Creating a Household Budget

Sara Baldwin, South Seattle Community College
This material was originally developed by Spreadsheets Across the Curriculum as part of its collaboration with the SERC Pedagogic Service.


In this Spreadsheets Across the Curriculum PowerPoint module, students create a household budget by tracking and tallying their expenditures over a month-long period. They compare their results to an individual living in the Seattle/Tacoma area, as well as a local average. Students use Microsoft Excel to create a spreadsheet to track their own expenditures, and use pie charts to compare their data to that of others.

The module was prepared for an English as a Second Language class to promote conversation about a numbers-laden subject of wide practical interest to the students in the class.

Learning Goals

The goal of this module is to show students how to record and track their budget; use Microsoft Excel to tabulate sums, averages, and percentages, as well as graph results; and to use graphical representation to interpret any differences in budgets.

Context for Use

This module can be used as an exercise accompanying a lecture for classes in adult ESL and ABE. This module may be used as a stand-alone exercise or with a unit about household budgets.

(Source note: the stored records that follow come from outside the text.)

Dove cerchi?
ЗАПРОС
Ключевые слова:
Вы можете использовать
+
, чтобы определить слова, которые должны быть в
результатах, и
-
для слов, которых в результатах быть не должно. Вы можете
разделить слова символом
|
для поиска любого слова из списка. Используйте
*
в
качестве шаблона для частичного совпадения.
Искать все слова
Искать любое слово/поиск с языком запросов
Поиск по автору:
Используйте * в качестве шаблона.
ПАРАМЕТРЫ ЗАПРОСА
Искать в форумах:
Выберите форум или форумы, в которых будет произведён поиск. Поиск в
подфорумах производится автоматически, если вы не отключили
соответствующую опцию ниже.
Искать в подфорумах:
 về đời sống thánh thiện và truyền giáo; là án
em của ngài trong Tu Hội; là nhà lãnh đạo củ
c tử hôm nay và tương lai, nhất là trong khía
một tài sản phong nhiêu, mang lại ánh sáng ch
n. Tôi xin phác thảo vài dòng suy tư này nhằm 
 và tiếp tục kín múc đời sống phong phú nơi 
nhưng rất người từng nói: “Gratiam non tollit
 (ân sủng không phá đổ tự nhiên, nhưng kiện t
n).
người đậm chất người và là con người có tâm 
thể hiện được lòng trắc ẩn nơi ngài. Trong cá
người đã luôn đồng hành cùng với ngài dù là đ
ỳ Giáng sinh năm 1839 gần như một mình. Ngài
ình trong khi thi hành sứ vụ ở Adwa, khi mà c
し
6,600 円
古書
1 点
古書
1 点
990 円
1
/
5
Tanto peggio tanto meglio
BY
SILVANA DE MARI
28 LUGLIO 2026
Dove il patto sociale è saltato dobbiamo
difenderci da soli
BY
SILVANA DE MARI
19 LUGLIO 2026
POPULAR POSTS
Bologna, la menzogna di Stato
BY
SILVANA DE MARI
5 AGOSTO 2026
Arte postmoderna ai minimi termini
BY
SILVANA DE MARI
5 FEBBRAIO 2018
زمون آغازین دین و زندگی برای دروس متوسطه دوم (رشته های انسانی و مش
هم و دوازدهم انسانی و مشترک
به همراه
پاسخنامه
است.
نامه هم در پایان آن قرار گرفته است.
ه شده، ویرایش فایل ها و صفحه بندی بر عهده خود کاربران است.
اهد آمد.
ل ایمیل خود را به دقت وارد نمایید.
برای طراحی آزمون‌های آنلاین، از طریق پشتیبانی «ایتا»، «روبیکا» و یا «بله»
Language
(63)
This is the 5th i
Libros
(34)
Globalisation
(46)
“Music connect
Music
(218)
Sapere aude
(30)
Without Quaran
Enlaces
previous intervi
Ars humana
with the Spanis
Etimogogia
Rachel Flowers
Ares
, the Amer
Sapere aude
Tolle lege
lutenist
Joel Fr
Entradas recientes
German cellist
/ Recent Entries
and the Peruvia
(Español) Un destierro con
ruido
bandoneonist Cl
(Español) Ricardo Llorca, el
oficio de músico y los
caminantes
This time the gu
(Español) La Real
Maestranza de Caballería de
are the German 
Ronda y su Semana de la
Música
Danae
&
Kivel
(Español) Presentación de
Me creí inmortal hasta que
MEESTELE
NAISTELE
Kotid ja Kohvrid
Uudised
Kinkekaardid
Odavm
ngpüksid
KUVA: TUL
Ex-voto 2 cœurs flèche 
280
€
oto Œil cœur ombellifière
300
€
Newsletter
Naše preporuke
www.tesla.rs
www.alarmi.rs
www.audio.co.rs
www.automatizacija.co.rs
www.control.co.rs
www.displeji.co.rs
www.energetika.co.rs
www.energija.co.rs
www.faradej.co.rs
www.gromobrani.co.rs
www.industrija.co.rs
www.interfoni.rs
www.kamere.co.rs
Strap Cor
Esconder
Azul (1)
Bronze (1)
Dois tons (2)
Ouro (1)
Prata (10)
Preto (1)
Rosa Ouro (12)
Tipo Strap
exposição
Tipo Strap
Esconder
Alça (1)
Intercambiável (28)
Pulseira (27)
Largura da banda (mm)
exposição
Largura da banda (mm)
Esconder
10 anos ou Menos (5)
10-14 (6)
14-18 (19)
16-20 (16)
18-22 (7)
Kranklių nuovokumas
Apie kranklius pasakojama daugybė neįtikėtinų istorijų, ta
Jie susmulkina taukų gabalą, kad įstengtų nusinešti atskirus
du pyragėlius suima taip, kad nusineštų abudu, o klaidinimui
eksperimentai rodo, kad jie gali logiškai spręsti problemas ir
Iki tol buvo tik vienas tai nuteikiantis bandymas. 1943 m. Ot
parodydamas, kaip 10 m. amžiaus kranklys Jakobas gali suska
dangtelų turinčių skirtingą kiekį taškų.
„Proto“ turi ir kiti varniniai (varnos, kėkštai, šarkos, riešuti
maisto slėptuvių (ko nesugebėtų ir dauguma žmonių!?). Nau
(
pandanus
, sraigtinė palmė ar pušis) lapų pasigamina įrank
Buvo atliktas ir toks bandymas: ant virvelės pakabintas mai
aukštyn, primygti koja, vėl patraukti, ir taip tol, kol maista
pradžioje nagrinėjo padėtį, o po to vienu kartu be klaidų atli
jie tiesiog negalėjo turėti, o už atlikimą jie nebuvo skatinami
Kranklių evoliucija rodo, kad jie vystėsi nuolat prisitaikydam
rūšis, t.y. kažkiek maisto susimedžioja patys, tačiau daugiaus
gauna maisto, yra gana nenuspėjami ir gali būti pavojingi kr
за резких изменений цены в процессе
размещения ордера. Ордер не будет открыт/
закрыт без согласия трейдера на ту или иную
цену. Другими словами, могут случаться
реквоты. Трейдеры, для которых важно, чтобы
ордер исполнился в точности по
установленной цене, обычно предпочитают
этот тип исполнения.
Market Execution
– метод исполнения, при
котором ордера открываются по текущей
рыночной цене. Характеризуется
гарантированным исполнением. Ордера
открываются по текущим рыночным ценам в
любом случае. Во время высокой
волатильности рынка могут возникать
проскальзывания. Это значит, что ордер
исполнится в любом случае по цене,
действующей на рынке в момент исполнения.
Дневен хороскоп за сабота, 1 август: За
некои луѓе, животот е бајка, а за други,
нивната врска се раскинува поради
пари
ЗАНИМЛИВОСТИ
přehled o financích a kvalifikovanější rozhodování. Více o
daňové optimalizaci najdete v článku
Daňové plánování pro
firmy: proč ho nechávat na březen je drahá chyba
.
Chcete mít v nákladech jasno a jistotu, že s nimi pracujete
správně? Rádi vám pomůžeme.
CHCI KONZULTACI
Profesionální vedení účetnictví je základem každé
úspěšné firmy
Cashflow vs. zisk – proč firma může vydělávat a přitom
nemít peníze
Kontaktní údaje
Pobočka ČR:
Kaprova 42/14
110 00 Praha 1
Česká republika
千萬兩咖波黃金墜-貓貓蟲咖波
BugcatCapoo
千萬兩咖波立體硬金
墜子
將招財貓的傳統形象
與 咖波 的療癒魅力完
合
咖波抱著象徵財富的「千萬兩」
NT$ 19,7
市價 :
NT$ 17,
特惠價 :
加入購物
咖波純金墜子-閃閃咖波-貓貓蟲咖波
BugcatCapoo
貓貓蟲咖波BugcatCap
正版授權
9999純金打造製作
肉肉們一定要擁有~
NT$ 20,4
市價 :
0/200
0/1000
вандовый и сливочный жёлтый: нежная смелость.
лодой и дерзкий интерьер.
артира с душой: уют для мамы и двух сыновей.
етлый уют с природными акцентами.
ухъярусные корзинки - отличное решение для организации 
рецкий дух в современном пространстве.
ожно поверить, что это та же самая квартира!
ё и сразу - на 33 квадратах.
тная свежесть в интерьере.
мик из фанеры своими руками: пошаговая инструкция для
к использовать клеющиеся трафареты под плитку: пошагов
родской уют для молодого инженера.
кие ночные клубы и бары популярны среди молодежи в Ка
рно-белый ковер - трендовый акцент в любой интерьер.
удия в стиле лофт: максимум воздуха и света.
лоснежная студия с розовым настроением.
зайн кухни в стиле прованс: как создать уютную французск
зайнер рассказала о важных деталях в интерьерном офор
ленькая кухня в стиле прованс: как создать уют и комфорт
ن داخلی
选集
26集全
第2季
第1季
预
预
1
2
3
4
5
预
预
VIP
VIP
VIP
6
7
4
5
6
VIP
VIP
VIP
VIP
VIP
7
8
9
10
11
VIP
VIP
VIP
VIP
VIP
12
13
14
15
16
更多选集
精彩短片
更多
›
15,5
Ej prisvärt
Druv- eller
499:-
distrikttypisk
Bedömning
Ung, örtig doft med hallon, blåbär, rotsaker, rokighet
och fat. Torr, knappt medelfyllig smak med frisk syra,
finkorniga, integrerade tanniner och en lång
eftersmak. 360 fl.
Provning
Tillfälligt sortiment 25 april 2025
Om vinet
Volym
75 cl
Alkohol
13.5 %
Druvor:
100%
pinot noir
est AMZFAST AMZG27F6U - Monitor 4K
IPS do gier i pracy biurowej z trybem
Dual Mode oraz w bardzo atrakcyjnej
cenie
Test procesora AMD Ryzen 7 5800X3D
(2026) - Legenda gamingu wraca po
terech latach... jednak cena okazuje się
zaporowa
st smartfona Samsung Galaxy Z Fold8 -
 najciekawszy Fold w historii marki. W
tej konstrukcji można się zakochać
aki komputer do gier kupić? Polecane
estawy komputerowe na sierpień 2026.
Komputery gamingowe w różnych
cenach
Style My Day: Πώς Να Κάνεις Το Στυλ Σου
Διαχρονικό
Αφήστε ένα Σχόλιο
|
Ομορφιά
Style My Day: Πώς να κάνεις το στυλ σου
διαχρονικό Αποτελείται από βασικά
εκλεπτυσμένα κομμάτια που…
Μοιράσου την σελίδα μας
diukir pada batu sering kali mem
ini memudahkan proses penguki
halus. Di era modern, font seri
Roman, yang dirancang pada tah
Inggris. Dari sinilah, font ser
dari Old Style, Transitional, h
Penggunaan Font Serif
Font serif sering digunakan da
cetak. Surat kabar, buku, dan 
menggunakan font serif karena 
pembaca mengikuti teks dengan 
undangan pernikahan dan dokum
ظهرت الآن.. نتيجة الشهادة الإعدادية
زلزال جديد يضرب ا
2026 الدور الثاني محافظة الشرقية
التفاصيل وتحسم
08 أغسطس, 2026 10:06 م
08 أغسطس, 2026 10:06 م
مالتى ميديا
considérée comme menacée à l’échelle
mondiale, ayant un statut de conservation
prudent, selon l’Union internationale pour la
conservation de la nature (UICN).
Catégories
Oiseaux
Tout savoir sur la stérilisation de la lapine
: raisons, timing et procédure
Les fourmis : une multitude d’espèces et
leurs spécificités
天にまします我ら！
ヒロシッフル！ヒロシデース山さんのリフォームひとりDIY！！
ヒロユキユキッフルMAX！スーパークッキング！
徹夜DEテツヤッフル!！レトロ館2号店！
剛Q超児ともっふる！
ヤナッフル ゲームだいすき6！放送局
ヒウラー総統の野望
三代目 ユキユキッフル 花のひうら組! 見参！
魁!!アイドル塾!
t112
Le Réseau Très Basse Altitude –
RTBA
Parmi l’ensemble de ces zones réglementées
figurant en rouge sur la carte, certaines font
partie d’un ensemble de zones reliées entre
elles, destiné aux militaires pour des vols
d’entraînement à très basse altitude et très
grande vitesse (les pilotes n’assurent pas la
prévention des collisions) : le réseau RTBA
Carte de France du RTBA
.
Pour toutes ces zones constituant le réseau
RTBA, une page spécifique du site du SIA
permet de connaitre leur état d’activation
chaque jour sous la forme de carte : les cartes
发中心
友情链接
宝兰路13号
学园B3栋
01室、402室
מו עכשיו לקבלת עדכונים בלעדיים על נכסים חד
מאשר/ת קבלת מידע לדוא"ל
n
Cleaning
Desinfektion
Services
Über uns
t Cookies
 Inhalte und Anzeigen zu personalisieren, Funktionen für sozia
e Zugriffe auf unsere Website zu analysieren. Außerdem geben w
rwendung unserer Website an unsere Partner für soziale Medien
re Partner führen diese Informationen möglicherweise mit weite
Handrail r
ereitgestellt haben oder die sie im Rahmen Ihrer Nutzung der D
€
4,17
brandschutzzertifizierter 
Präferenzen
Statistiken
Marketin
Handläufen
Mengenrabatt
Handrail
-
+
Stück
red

Description and Teaching Materials

PowerPoint SSAC2005.HG179.SB1.1-student version (PowerPoint 138kB Apr18 07)

The module is a PowerPoint presentation with embedded spreadsheets.

If the embedded spreadsheets are not visible, save the PowerPoint file to disk and open it from there.

This PowerPoint file is the student version of the module. An instructor version is available by request. The instructor version includes the completed spreadsheet. Send your request to Len Vacher ( by filling out and submitting the Instructor Module Request Form.

Teaching Notes and Tips

This module will require some advance planning in order to integrate it into the curriculum as an exercise, due to the need for students to record a month-long record of expenditures. Instructors are encouraged to adapt this module to fit their needs. Students might be given a small notebook in which to record what they've spent and some time should be devoted in class to making sure students know what and how to record what they've spent.


An end-of-module assessment is provided at the end of this module. Students will discuss the answers to these questions as a group, and submit individual answers to two questions of their choice. Alternatively, instructors may adapt this assessment to fit their needs.